Pinsent Masons employment law expert Craig Patterson said that the judgment means there is no automatic rule that a three month gap breaks a series of deductions, but that whether a ‘series of deductions’ in respect of which an arrears claim can be raised will still depend on the specifics of that situation.

He also said that other laws might restrict the impact of the ruling.

“Claims brought in Great Britain on or after 1 July 2015 are subject to the Deduction From Wages (Limitation) Regulations 2014, which established a two year limitation on how far back in time workers’ employment tribunal claims for some deduction from wages, including holiday pay, can go,” said Patterson. “This does not apply in Northern Ireland.”

The Supreme Court also made comments around distinguishing between different kinds of leave. It confirmed that there are no rules about whether the four weeks leave guaranteed by the Working Time Regulations, which stem from EU law, is taken first before other leave entitlements are used, such as the UK entitlement to additional leave of 1.6 weeks a year.

“The Supreme Court said that, if it is not practical to distinguish between different types of leave, then all the leave to which the worker is entitled must form part of a single, composite pot,” said Patterson. “This may mean separate leave pots are retained where this is practicable, for example, through clear policy frameworks, but a composite pot approach does seem to be the direction of statutory travel.”
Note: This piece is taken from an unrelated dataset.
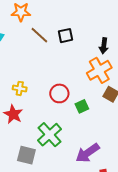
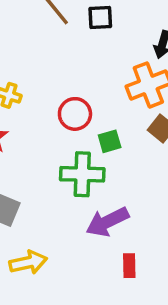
green cross: (49, 135) -> (82, 174), moved, turned 35

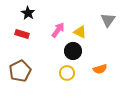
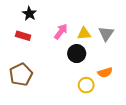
gray triangle: (108, 20) -> (106, 34), moved
yellow triangle: (80, 32) -> (84, 34), turned -32
yellow circle: (67, 73) -> (86, 85), moved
“The UK government. suggested, as part of post-Brexit consultation earlier this year, that existing annual leave entitlements are combined into a single pot but we await details of what this will look like, particularly in relation to the rate of pay,” he said.

Employment expert Anthony Convery said: “The Supreme Court also approved the Northern Ireland court’s position that when calculating a daily rate for overtime that forms part of a worker's normal pay, it was not a lawful approach to divide the number of working days in the four week leave period (20) by the number of calendar days in the reference period. This may impact some employers’ calculations.”